The Beacon Sloop Club, with Bonnie Champion as chairperson and Pastor Benson, organized a citywide essay contest for young students themed “The Time Is Always Right To Do,” based on a statement in King’s 1964 “Future of Integration” address at Oberlin College. Six finalists, three girls and three boys, all from Glenham Elementary, were awarded citations during the service.

The SDC Massed Choir, under the direction of Sharlene Stout and this year’s Minister of Music, Laura Elaine Hunter, performed several musical selections that roused parishioners and guests from their seats throughout the day. The James Brown Family Performing Arts Center (JBFPAC) Ensemble presented A Meeting in the Garden, a short skit Howard University graduate Cezar Remon wrote in honor of Nelson Mandela that imagines Malcom X, Dr. King and Mandela talking together.

Photo by Kate Vikstrom
Photo by Kate Vikstrom

Newly elected Beacon City Councilman Ali T. Muhammad attended the parade and service along with Mayor Randy Casale, Sen. Terry Gipson, and other city council members. “The SDC has passed the signs of time and, after 36 years of hosting this commemoration for Dr. King, have not missed a beat,” said Muhammad. “What Martin Luther King Jr. stood for represented more than himself or a specific race. Seeing such a diverse gathering on Monday was phenomenal, a true account of our amazing city,” he added.
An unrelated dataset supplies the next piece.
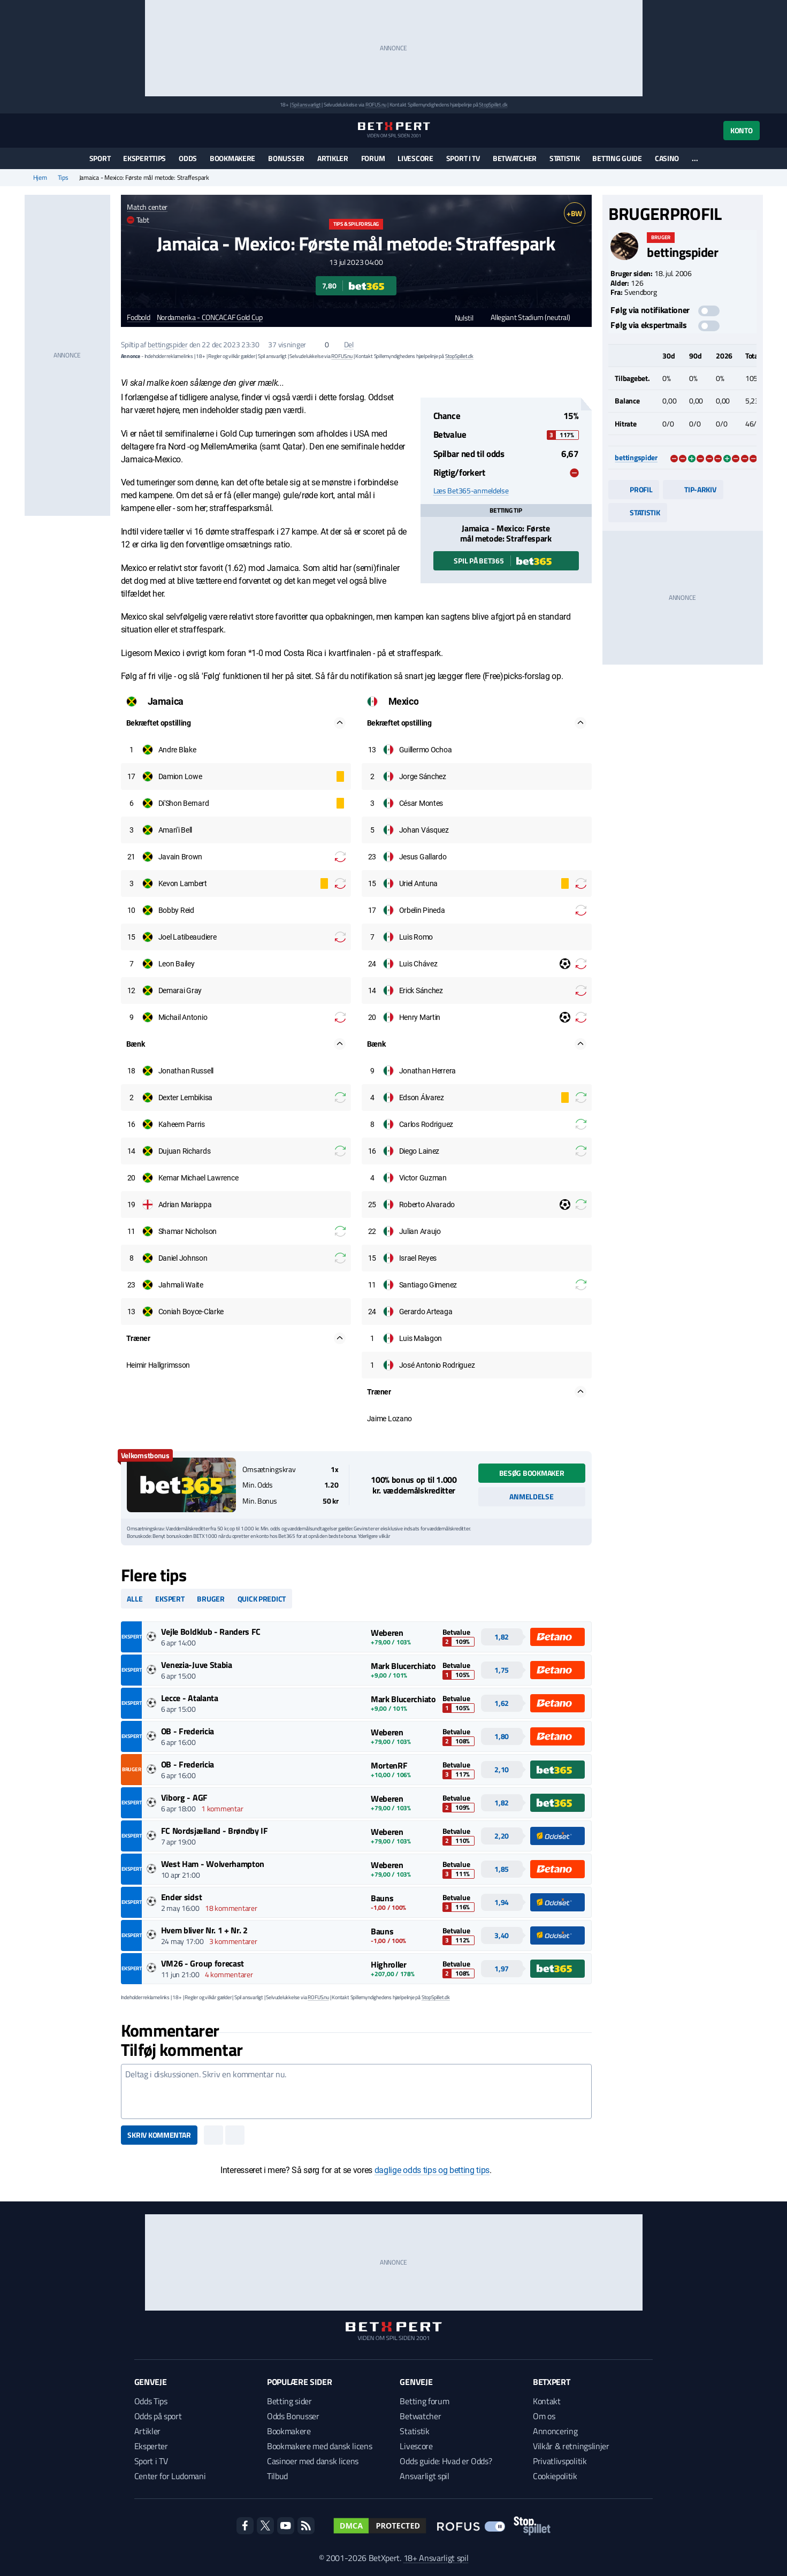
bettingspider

Tajionna, 11, from Poughkeepsie, and Mia, 11, Jordana, 12, and Aaliyah, 11, from Beacon, expressed in an interview what the civil rights movement and Dr. King means to them 50 years later.

“We can all live together now, meet new people, and love each other for who we are,” said Tajionna.

“We wouldn’t be able to have black friends with white friends,” said Mia.

“We wouldn’t all be here together today if it weren’t for him,” Jordanna said.

“Life is good because of Dr. King,” added Aaliyah.